N.H. Senate Panel Favors 4-Cent Rise In Gas Tax
Concord — When a bill to increase the gas tax comes to the Senate floor later this month, lawmakers will only be asked to swallow a one-time, 4-cent increase, which is significantly less than the original bill proposed.
Sen. Jim Rausch, a R-Derry, amended his bill Tuesday to take out future increases tied to the Consumer Price Index planned for every four years after critics said it would remove the public’s voice from future tax hikes.
The Senate Ways and Means Committee voted, 4-1, to support the bill, with Senate President Chuck Morse, R-Salem, casting the sole no vote.
Among Upper Valley lawmakers, state Sens. Bob Odell, R-New London, and David Pierce, D-Lebanon, voted for the gas tax increase. State Sen. Jeanie Forrester, R-Meredith, was opposed.

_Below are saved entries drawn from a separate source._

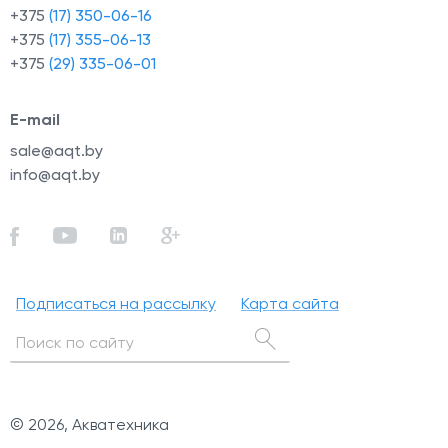
+375
(17) 350-06-16
+375
(17) 355-06-13
+375
(29) 335-06-01
E-mail
sale@aqt.by
info@aqt.by
Подписаться на рассылку
Карта сайта
© 2026, Акватехника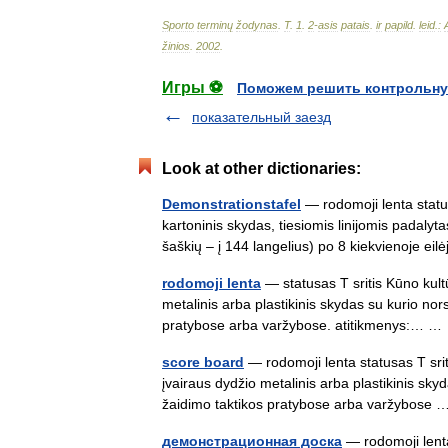
Sporto
terminų
žodynas
.
T
.
1
.
2
-
asis
patais
.
ir
papild
.
leid
.
:
žinios
.
2002
.
Игры ⚽
Поможем решить контрольну
показательный заезд
Look at other dictionaries:
Demonstrationstafel
— rodomoji lenta status
kartoninis skydas, tiesiomis linijomis padalyt
šaškių – į 144 langelius) po 8 kiekvienoje e
rodomoji lenta
— statusas T sritis Kūno kultū
metalinis arba plastikinis skydas su kurio nor
pratybose arba varžybose. atitikmenys:… 
score board
— rodomoji lenta statusas T srit
įvairaus dydžio metalinis arba plastikinis sky
žaidimo taktikos pratybose arba varžybos
демонстрационная доска
— rodomoji lenta 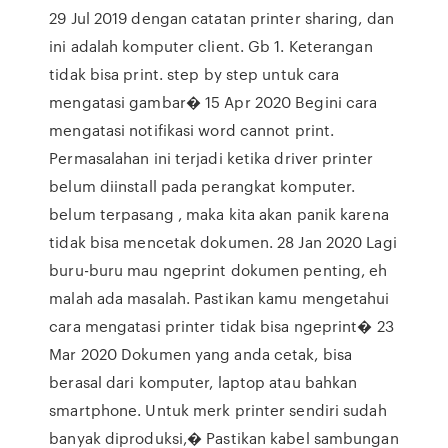
29 Jul 2019 dengan catatan printer sharing, dan
ini adalah komputer client. Gb 1. Keterangan
tidak bisa print. step by step untuk cara
mengatasi gambar� 15 Apr 2020 Begini cara
mengatasi notifikasi word cannot print.
Permasalahan ini terjadi ketika driver printer
belum diinstall pada perangkat komputer.
belum terpasang , maka kita akan panik karena
tidak bisa mencetak dokumen. 28 Jan 2020 Lagi
buru-buru mau ngeprint dokumen penting, eh
malah ada masalah. Pastikan kamu mengetahui
cara mengatasi printer tidak bisa ngeprint� 23
Mar 2020 Dokumen yang anda cetak, bisa
berasal dari komputer, laptop atau bahkan
smartphone. Untuk merk printer sendiri sudah
banyak diproduksi,� Pastikan kabel sambungan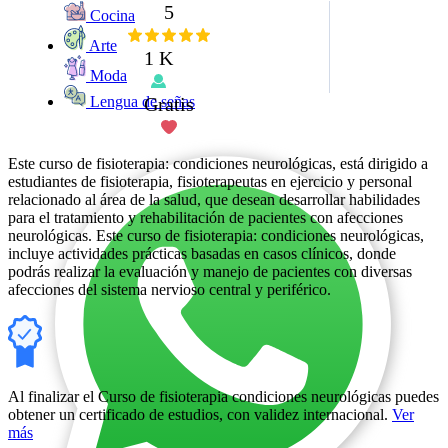
5
Cocina
Arte
1 K
Moda
Gratis
Lengua de señas
Este curso de fisioterapia: condiciones neurológicas, está dirigido a
estudiantes de fisioterapia, fisioterapeutas en ejercicio y personal
relacionado al área de la salud, que desean desarrollar habilidades
para el tratamiento y rehabilitación de pacientes con afecciones
neurológicas. Este curso de fisioterapia: condiciones neurológicas,
incluye actividades prácticas basadas en casos clínicos, donde
podrás realizar la evaluación y manejo de pacientes con diversas
afecciones del sistema nervioso central y periférico.
Al finalizar el Curso de fisioterapia condiciones neurológicas puedes
obtener un certificado de estudios, con validez internacional.
Ver
más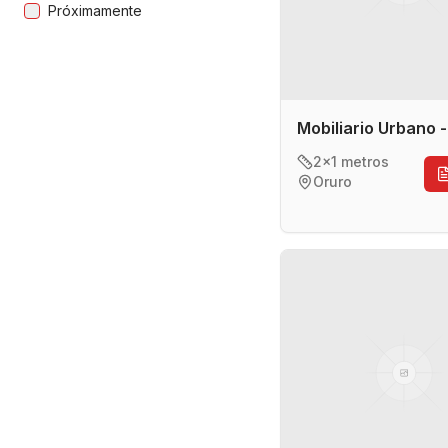
Próximamente
Mobiliario Urbano 
2x1 metros
Oruro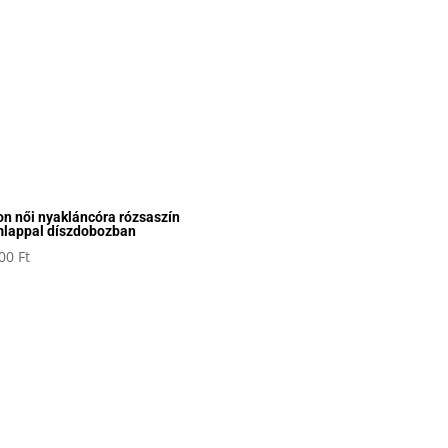
on női nyakláncóra rózsaszín
lappal díszdobozban
800
Ft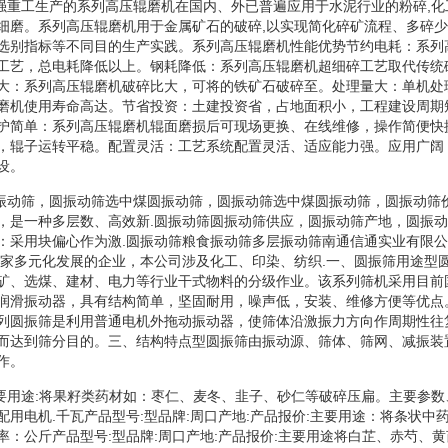
机维强重工生产的系列高压辊磨机在国内、外已普遍应用于水泥行业的粉碎,化
细磨。系列高压辊磨机用于金属矿石的破碎,以实现简化碎矿流程、多碎
选别指标等不同目的生产实践。系列高压辊磨机性能优势节约电耗：系列
工艺，总电耗降低以上。钢耗降低：系列高压辊磨机超细碎工艺取代传统
大：系列高压辊磨机破碎比大，可将的铁矿石破碎至。处理量大：单机处
磨机使用寿命高达。节省投资：土建投资省，占地面积小，工程建设周期
护简单：系列高压辊磨机辊面磨损后可现场更换、在线维修，操作简便快
，辊子运转平稳。配置灵活：工艺系统配置灵活、适应能力强。应用广阔
设。
碎机圆振动筛，圆振动筛选中煤圆振动筛，圆振动筛选中煤圆振动筛，圆振动
，是一种多层数、高效新.圆振动筛圆振动筛供应，圆振动筛产地，圆振
：采用块偏心作为激.圆振动筛粮食振动筛多层振动筛南通信通实业有限
一家多元化发展的企业，本公司涉及化工、印染、纺织.一、圆振筛用途型
矿、选煤、建材、电力等行业干式物料的分级作业。该系列筛机采用目前
润滑振动器，具有结构简单，坚固耐用，噪声低，安装、维修方便等优点
列圆振筛是利用普通电机外拖动振动器，使筛体沿激振力方向作周期性往
而达到筛分目的。三、结构特点型圆振筛由振动源、筛体、筛网、减振装
作。
机主要用途:将果籽类药材如：枣仁、麦冬、韭子、砂仁等破碎压扁。主要参
配用电机.千瓦产品型号:型品牌:周口产地:产品报价:主要用途：将条状中
率：公斤产品型号:型品牌:周口产地:产品报价:主要用途将白芷、赤芍、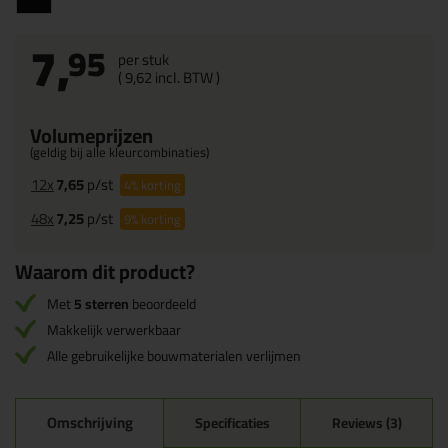
7,
95
per stuk
(
9,
62
incl. BTW )
Volumeprijzen
(geldig bij alle kleurcombinaties)
12x
7,65
p/st
4%
korting
48x
7,25
p/st
9%
korting
Waarom dit product?
Met
5 sterren
beoordeeld
Makkelijk verwerkbaar
Alle gebruikelijke bouwmaterialen verlijmen
Omschrijving
Specificaties
Reviews (3)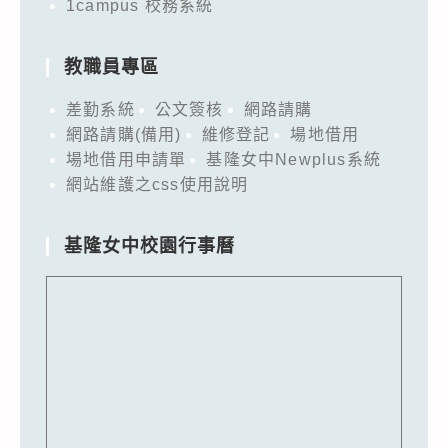
1campus 校務系統
教職員專區
差勤系統
公文簽核
網路請購
網路請購(備用)
維修登記
場地借用
場地借用申請單
基隆女中Newplus系統
網站維護之css使用說明
基隆女中校園行事曆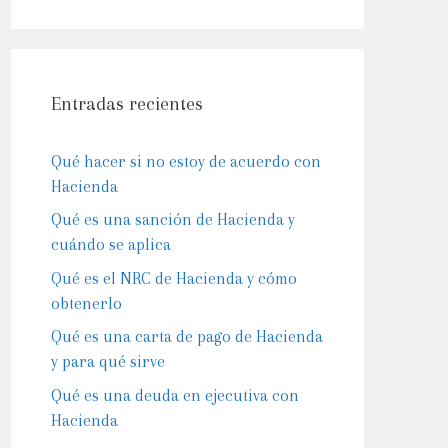
Entradas recientes
Qué hacer si no estoy de acuerdo con
Hacienda
Qué es una sanción de Hacienda y
cuándo se aplica
Qué es el NRC de Hacienda y cómo
obtenerlo
Qué es una carta de pago de Hacienda
y para qué sirve
Qué es una deuda en ejecutiva con
Hacienda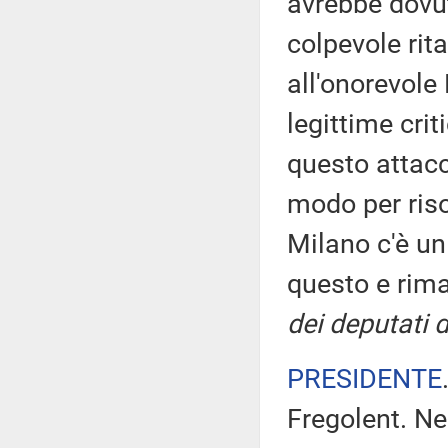
avrebbe dovut
colpevole rita
all'onorevole 
legittime cri
questo attacc
modo per riso
Milano c'è un
questo e rima
dei deputati 
PRESIDENTE
Fregolent. Ne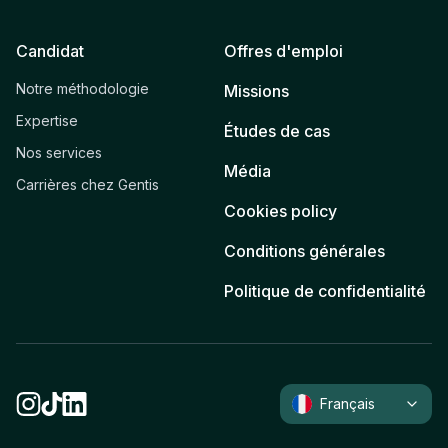
Candidat
Offres d'emploi
Notre méthodologie
Missions
Expertise
Études de cas
Nos services
Média
Carrières chez Gentis
Cookies policy
Conditions générales
Politique de confidentialité
Français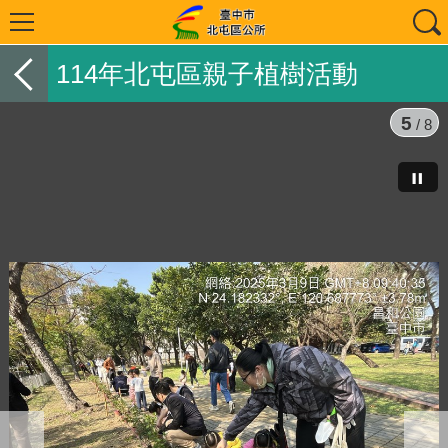
114年北屯區親子植樹活動
5
/ 8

The 4-cent increase, which would take effect this year, is projected to bring in $32 million, which the Department of Transportation would attempt to earmark for roads and bridges.
The bill doesn’t dictate what projects the money would go toward, but Rausch said the department wants to use $12 million to reconstruct state roads in very poor condition, $13 million for pavement reconstruction of fair to poor roads and $7 million for bridges, which would accelerate about nine projects.
“You drive down our roads, this winter has been brutal,” Rausch said. “At this point, I think the 4 cents will be used wisely to help our road conditions.” Rausch said the hike is a “user fee” rather than a tax, because the amount of miles people drive would determine how much the increase affects them.
To Morse, that difference in words is meaningless. “The citizens of New Hampshire will end up paying it,” he said.
Before voting against the amended bill, Morse said the transportation department’s budget has been adequately increased and that not every department can have all of the money it wants.
He also expressed skepticism that all the money would go toward roads and bridges because that is not written into the bill.
“If we’ve underfunded those budgets for every year that I’ve been here, shame on us,” Morse said. “That’s what’s being said out there — that we haven’t done our jobs. I don’t believe that.”